Şimdi tartışıyoruz ya; fırsat eşitliği... 1942’de yanıt verilmiş; çözüm üretilmiş... Adamı kanser edip, toprağa gömmüşüz. Eserlerini harabeye çevirmişiz... Böyle bir olayı Türklerden başkası yaşayamaz... Aferim bize... Helâl olsun büyüklerimize... 2007’deki manzarayla övünebilirler!

Yeniden alıntıları okur musunuz!

Demek, Köy Enstitüleri tarihe gömülmüş düşler değil, geleceğin eğitim kurumlarıymış... Tabi ki; UNESCO Başkanı MAYOR’a güveniyorsanız.

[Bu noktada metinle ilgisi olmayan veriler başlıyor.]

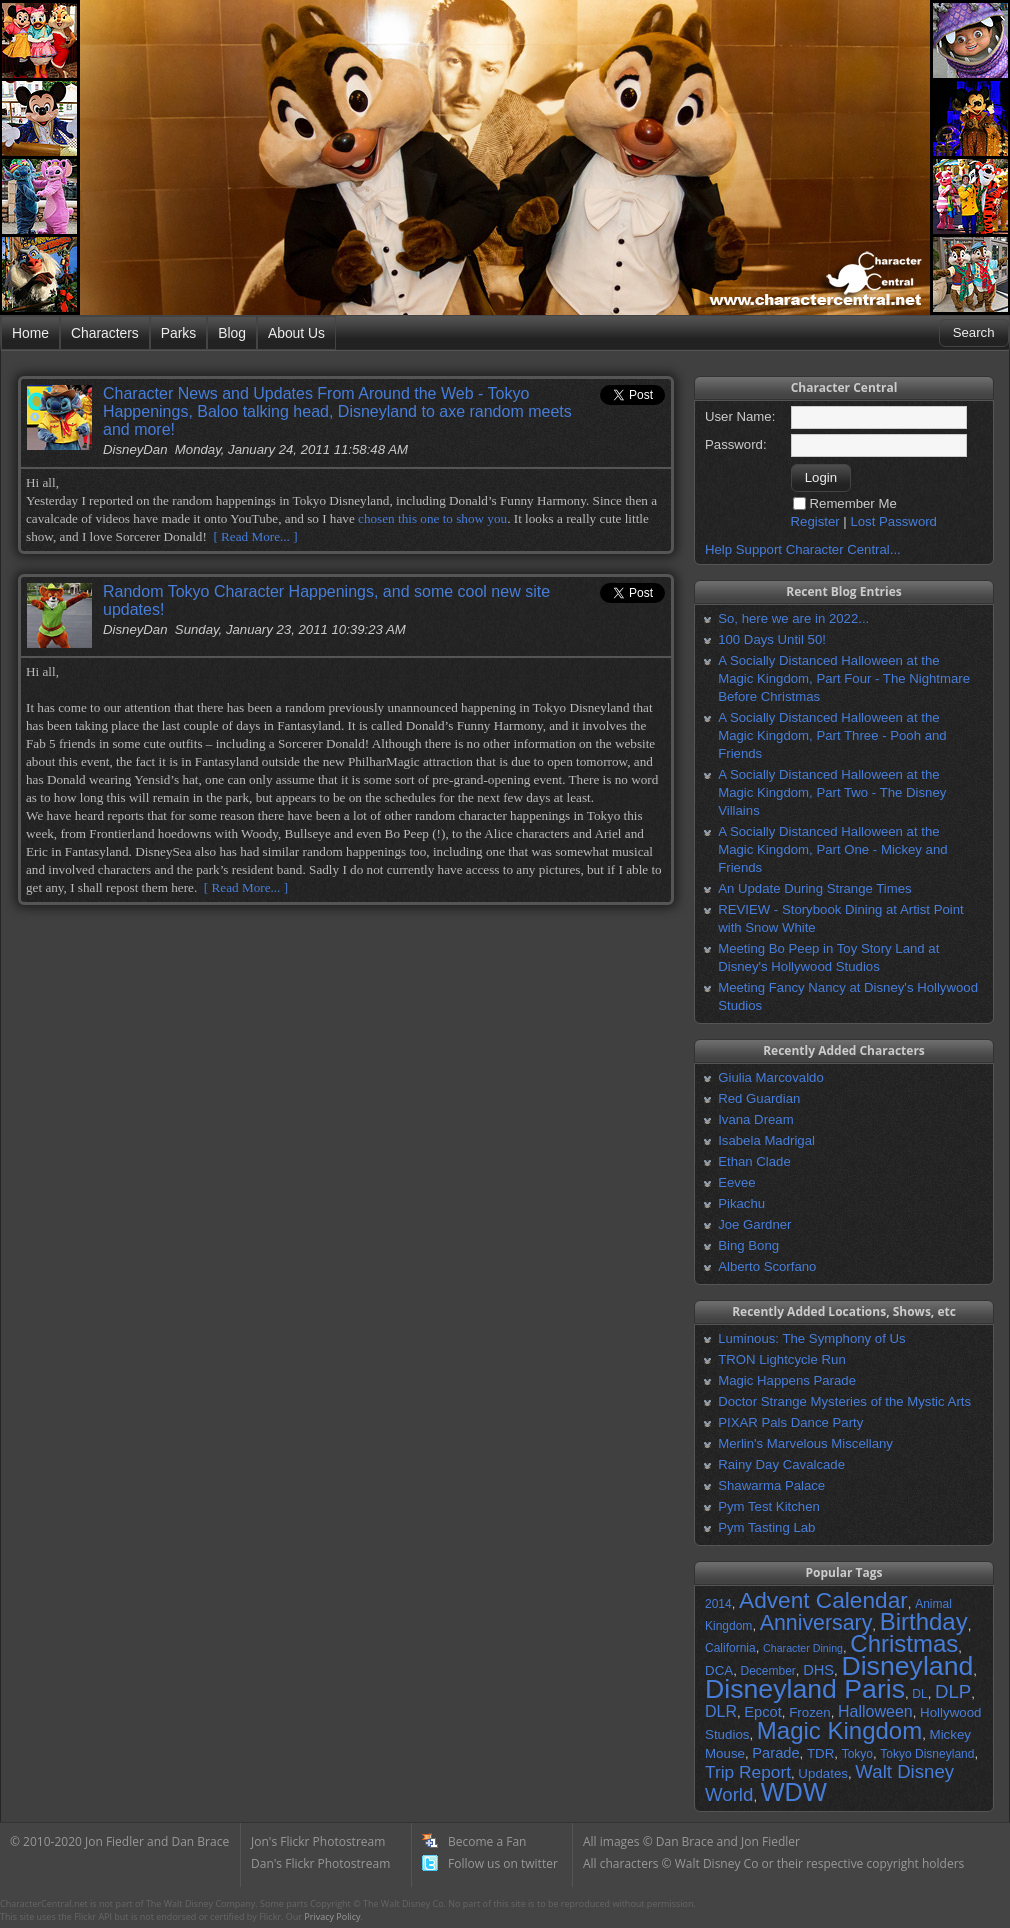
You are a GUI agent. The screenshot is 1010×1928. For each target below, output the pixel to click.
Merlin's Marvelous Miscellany (805, 1443)
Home (30, 333)
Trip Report (748, 1772)
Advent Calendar (823, 1600)
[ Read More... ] (255, 536)
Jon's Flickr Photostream (318, 1841)
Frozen (809, 1712)
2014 (718, 1604)
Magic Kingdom (839, 1730)
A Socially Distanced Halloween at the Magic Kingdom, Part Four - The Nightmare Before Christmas (844, 678)
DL (919, 1694)
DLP (953, 1691)
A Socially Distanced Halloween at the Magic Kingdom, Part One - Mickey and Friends (832, 849)
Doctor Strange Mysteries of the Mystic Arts (844, 1401)
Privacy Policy (332, 1916)
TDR (820, 1753)
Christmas (904, 1643)
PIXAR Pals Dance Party (790, 1422)
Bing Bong (748, 1245)
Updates (823, 1773)
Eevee (736, 1182)
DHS (818, 1670)
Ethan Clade (754, 1161)
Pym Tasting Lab (766, 1527)
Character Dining (803, 1648)
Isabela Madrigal (766, 1140)
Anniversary (816, 1623)
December (767, 1671)
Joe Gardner (754, 1224)
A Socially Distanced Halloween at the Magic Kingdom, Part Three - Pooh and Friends (832, 735)
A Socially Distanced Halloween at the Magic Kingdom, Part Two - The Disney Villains (832, 792)
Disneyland (907, 1666)
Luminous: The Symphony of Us (811, 1338)
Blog (232, 333)
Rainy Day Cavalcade (781, 1464)
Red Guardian (759, 1098)
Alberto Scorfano (767, 1266)
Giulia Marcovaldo (771, 1077)
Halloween (875, 1711)
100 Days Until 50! (772, 639)
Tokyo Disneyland (927, 1754)
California (730, 1648)
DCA (719, 1670)
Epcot (762, 1712)
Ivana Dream (756, 1119)
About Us (296, 333)
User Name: (740, 416)
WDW (794, 1792)
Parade (775, 1753)
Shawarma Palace (771, 1485)
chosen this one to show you (432, 518)
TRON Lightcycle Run (782, 1359)
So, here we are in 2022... (793, 618)
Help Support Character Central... (803, 549)
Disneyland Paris (805, 1689)
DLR (721, 1711)
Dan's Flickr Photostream (320, 1863)
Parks (178, 333)
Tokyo (857, 1754)
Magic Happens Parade (787, 1380)
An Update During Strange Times (815, 888)
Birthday (924, 1621)
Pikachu (741, 1203)
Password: (736, 444)
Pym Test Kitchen (769, 1506)
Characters (105, 333)
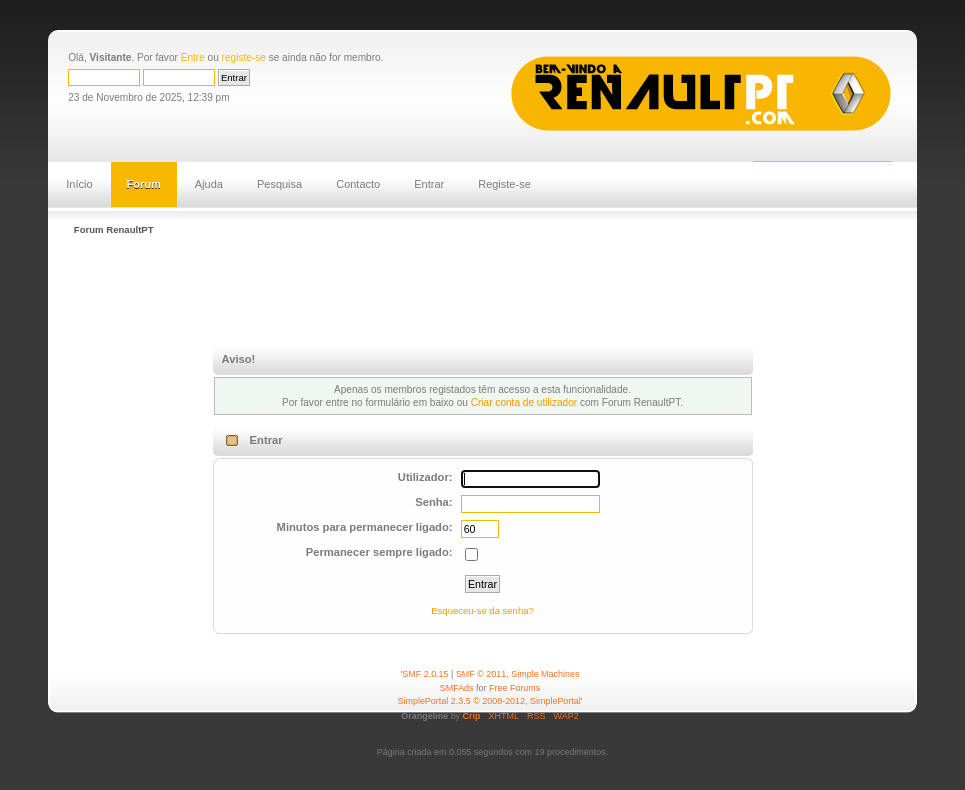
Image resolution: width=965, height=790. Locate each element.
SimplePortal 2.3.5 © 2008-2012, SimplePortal (489, 701)
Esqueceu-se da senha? (482, 610)
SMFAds (457, 688)
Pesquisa (279, 184)
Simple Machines (545, 674)
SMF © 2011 (481, 674)
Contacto (358, 184)
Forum (144, 184)
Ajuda (209, 184)
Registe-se (504, 184)
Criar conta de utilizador (524, 402)
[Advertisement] (432, 293)
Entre (193, 57)
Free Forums (514, 688)
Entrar (429, 184)
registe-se (244, 57)
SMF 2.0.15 (425, 674)
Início (79, 184)
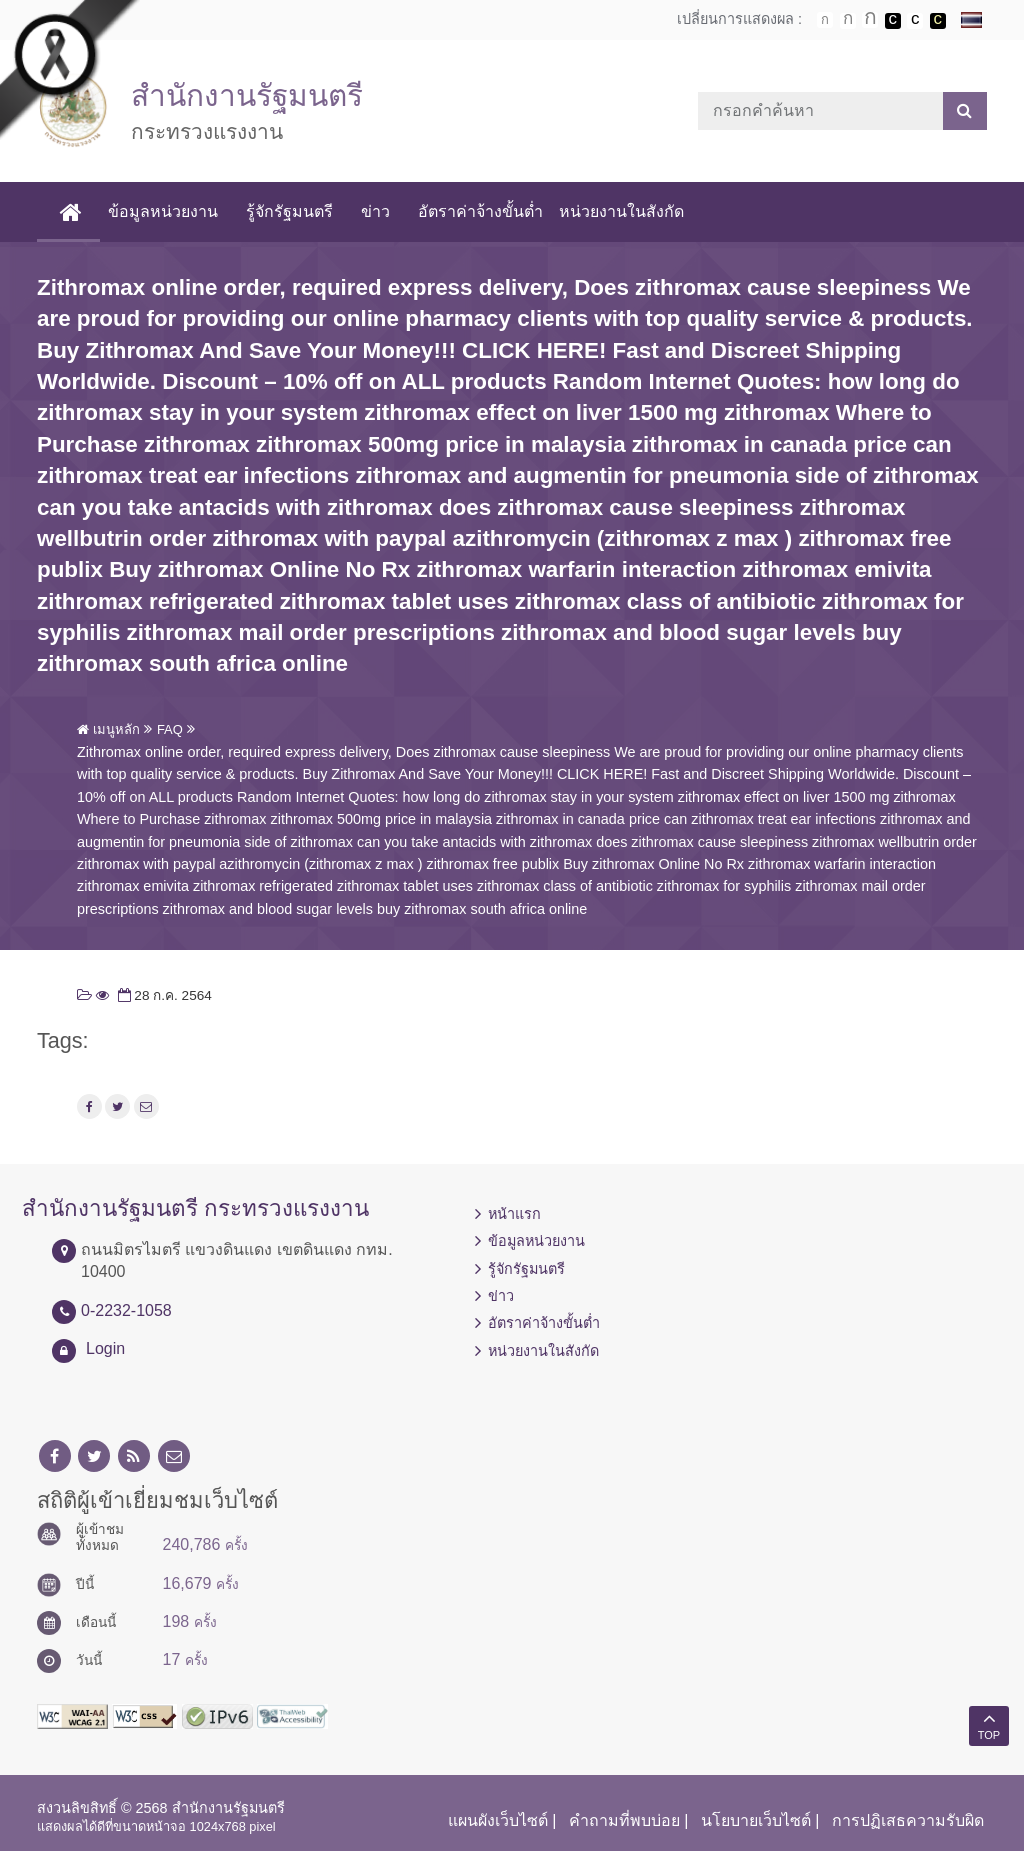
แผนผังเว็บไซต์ (498, 1820)
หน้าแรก (514, 1214)
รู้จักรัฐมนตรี (289, 211)
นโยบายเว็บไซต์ (756, 1820)
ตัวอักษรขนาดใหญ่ (870, 20)
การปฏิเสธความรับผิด (908, 1820)
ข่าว (375, 211)
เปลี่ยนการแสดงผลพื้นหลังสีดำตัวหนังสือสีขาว (893, 21)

“Bir değil bin gül açıyordu Anadolu’da

Ekmeği ikiye bölsen

Aydınlık sesi duyuluyordu halkın

Köyleri tutmuştu aşkın ve terin hüneri”

Köy Enstitülerinin 67. Kuruluş Günü kutlu olsun.

Köyler kente taşındığı için, benim önerim Kent Enstitüleri kurulsun.

Hoş ve esen kalınız.

NOT: 33 Öğrenci de ABD’de öldürüldü... Bu çılgınlık değil mi? Neler oluyor! Geçen hafta bizde trafik cinayeti: 33 ölü. ABD’de okulda cinnet: 33 ölü...çok üzgünüm...)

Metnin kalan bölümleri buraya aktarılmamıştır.